Je gravis avec peine le millier de marches –au moins- qui mènent à la surface. J'émerge enfin, pantelante, chancelante, et haletante, après avoir rampé sur les cents dernière marches. Je sens la nuit à venir agréable moi, avec toutes ces crampes que je vois se profiler à l'horizon…
Parlant d'horizon, le ciel est particulièrement dégagé ce soir. Je regarde à gauche, puis à droite. R.A.S. Je me faufile dans les hautes herbes avec la discrétion d'un pachyderme boiteux vers un point un peu plus en hauteur que le reste de la vallée. Je m'y affale ruisselante de sueur, un râle régulier s'échappant de ma gorge.

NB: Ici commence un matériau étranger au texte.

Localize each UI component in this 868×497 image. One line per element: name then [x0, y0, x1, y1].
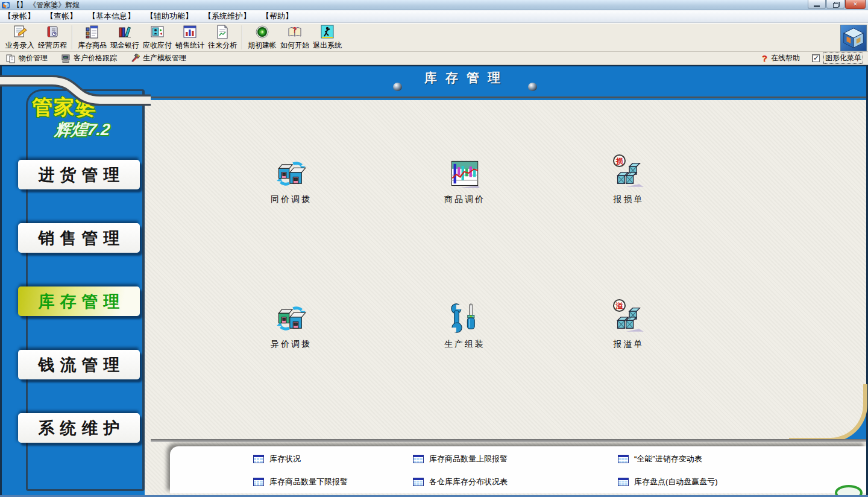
toolbar-customer-price-tracking[interactable]: 客户价格跟踪: [61, 53, 117, 63]
brand-logo-text: 管家婆: [32, 93, 97, 121]
toolbar-price-management[interactable]: 物价管理: [6, 53, 48, 63]
content-paper: 同价调拨 商品调价: [145, 100, 866, 441]
inventory-goods-icon: [84, 24, 100, 40]
help-icon: ?: [762, 53, 767, 63]
report-link-stocktaking[interactable]: 库存盘点(自动盘赢盘亏): [618, 476, 718, 487]
sales-stats-icon: [182, 24, 198, 40]
toolbar-initial-setup[interactable]: 期初建帐: [246, 24, 278, 51]
sidebar: 管家婆 辉煌7.2 进货管理 销售管理 库存管理 钱流管理 系统维护: [2, 67, 145, 495]
page-title: 库存管理: [372, 69, 553, 86]
menu-item-system-maintenance[interactable]: 【系统维护】: [204, 11, 251, 22]
report-link-inventory-status[interactable]: 库存状况: [253, 454, 301, 464]
table-icon: [618, 478, 629, 486]
tile-production-assembly[interactable]: 生产组装: [417, 303, 513, 363]
production-template-icon: [130, 54, 140, 63]
svg-text:?: ?: [292, 26, 297, 34]
restore-button[interactable]: [826, 0, 844, 9]
window-title: 【】 《管家婆》辉煌: [13, 0, 80, 10]
toolbar-separator: [72, 25, 73, 49]
sphere-bullet-icon: [528, 83, 537, 91]
table-icon: [618, 455, 629, 463]
overflow-badge: 溢: [613, 299, 626, 312]
table-icon: [253, 478, 264, 486]
report-link-upper-limit-alert[interactable]: 库存商品数量上限报警: [413, 454, 508, 464]
how-to-start-icon: ?: [287, 24, 303, 40]
tile-same-price-transfer[interactable]: 同价调拨: [243, 158, 339, 218]
sidebar-item-system-maintenance[interactable]: 系统维护: [18, 413, 140, 443]
receivable-payable-icon: [149, 24, 165, 40]
sidebar-item-sales-management[interactable]: 销售管理: [18, 223, 140, 253]
transaction-analysis-icon: [215, 24, 230, 40]
main-area: 库存管理 同价调拨: [0, 65, 868, 497]
exit-system-icon: [319, 24, 335, 40]
main-toolbar: 业务录入 经营历程 库存商品 现金银行 应收应付 销售统计 往来分析: [0, 23, 868, 52]
minimize-icon: [814, 5, 820, 7]
cash-bank-icon: [117, 24, 133, 40]
brand-cube-icon: [840, 25, 867, 51]
warehouse-transfer-diff-price-icon: [275, 303, 307, 334]
table-icon: [413, 478, 424, 486]
brand-version-text: 辉煌7.2: [54, 119, 111, 141]
warehouse-transfer-same-price-icon: [275, 158, 307, 189]
report-link-lower-limit-alert[interactable]: 库存商品数量下限报警: [253, 476, 348, 487]
sidebar-item-inventory-management[interactable]: 库存管理: [18, 286, 140, 316]
sidebar-item-cashflow-management[interactable]: 钱流管理: [18, 350, 140, 379]
toolbar-sales-stats[interactable]: 销售统计: [174, 24, 206, 51]
table-icon: [253, 455, 264, 463]
app-window: 【】 《管家婆》辉煌 ✕ 【录帐】 【查帐】 【基本信息】 【辅助功能】 【系统…: [0, 0, 868, 497]
close-icon: ✕: [853, 1, 858, 7]
toolbar-business-entry[interactable]: 业务录入: [4, 24, 36, 51]
minimize-button[interactable]: [808, 0, 826, 9]
toolbar-inventory-goods[interactable]: 库存商品: [76, 24, 108, 51]
business-history-icon: [45, 24, 60, 40]
report-link-almighty-change-table[interactable]: “全能”进销存变动表: [618, 454, 702, 464]
assembly-tools-icon: [449, 303, 480, 334]
menu-item-aux-functions[interactable]: 【辅助功能】: [146, 11, 193, 22]
secondary-toolbar: 物价管理 客户价格跟踪 生产模板管理 ? 在线帮助 图形化菜单: [0, 52, 868, 65]
tile-diff-price-transfer[interactable]: 异价调拨: [243, 303, 339, 363]
horizontal-divider: [151, 439, 866, 442]
toolbar-exit-system[interactable]: 退出系统: [311, 24, 344, 51]
close-button[interactable]: ✕: [845, 0, 866, 9]
menu-item-query[interactable]: 【查帐】: [46, 11, 77, 22]
menu-bar: 【录帐】 【查帐】 【基本信息】 【辅助功能】 【系统维护】 【帮助】: [0, 10, 868, 23]
online-help-link[interactable]: 在线帮助: [771, 53, 800, 63]
customer-price-tracking-icon: [61, 54, 71, 63]
toolbar-cash-bank[interactable]: 现金银行: [108, 24, 141, 51]
restore-icon: [833, 2, 838, 7]
graphical-menu-checkbox[interactable]: [812, 54, 820, 62]
toolbar-separator: [242, 25, 243, 49]
menu-item-basic-info[interactable]: 【基本信息】: [88, 11, 135, 22]
tile-goods-price-adjust[interactable]: 商品调价: [417, 158, 513, 218]
toolbar-business-history[interactable]: 经营历程: [36, 24, 69, 51]
toolbar-receivable-payable[interactable]: 应收应付: [141, 24, 174, 51]
app-icon: [2, 1, 10, 9]
sidebar-item-purchase-management[interactable]: 进货管理: [18, 160, 140, 189]
price-management-icon: [6, 54, 16, 63]
graphical-menu-label[interactable]: 图形化菜单: [823, 52, 863, 64]
loss-badge: 损: [613, 154, 626, 167]
tile-overflow-report[interactable]: 溢 报溢单: [580, 303, 677, 363]
title-bar: 【】 《管家婆》辉煌 ✕: [0, 0, 868, 10]
price-adjust-chart-icon: [449, 158, 480, 189]
menu-item-help[interactable]: 【帮助】: [262, 11, 293, 22]
initial-setup-icon: [254, 24, 270, 40]
reports-panel: 库存状况 库存商品数量上限报警 “全能”进销存变动表 库存商品数量下限报警 各仓…: [170, 446, 866, 493]
toolbar-transaction-analysis[interactable]: 往来分析: [206, 24, 239, 51]
table-icon: [413, 455, 424, 463]
report-link-warehouse-distribution[interactable]: 各仓库库存分布状况表: [413, 476, 508, 487]
tile-loss-report[interactable]: 损 报损单: [580, 158, 677, 218]
menu-item-record[interactable]: 【录帐】: [4, 11, 35, 22]
toolbar-production-template[interactable]: 生产模板管理: [130, 53, 186, 63]
toolbar-how-to-start[interactable]: ? 如何开始: [278, 24, 311, 51]
business-entry-icon: [12, 24, 28, 40]
content-header-band: 库存管理: [145, 67, 866, 98]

Kami-sama, je ne suis définitivement pas sportive.
Je m'installe confortablement sur ma colline et contemple le paysage éclairé par la faible lueur de la lune qui monte dans le ciel. Au loin, j'aperçois des lumières, qui correspondent certainement au village dans lequel nous devons aller chercher le petit Jinta. Aux dires de Kuukaku, le village placé sous surveillance, n'a pas donné de signes de détresse particuliers.
Pour l'instant, étant donné que nous allons bientôt lui rendre une petite visite. Au moins Magsu et ses sbires ne sont pas encore passés à l'action, et c'est l'essentiel.
Je soupire bruyamment et sors un paquet de gâteaux de ma poche intérieure. C'est malin, à force de se torcher dans les escaliers, les voilà en miettes. Inspiration crumble…mmh, mais non, dommage, pas le temps.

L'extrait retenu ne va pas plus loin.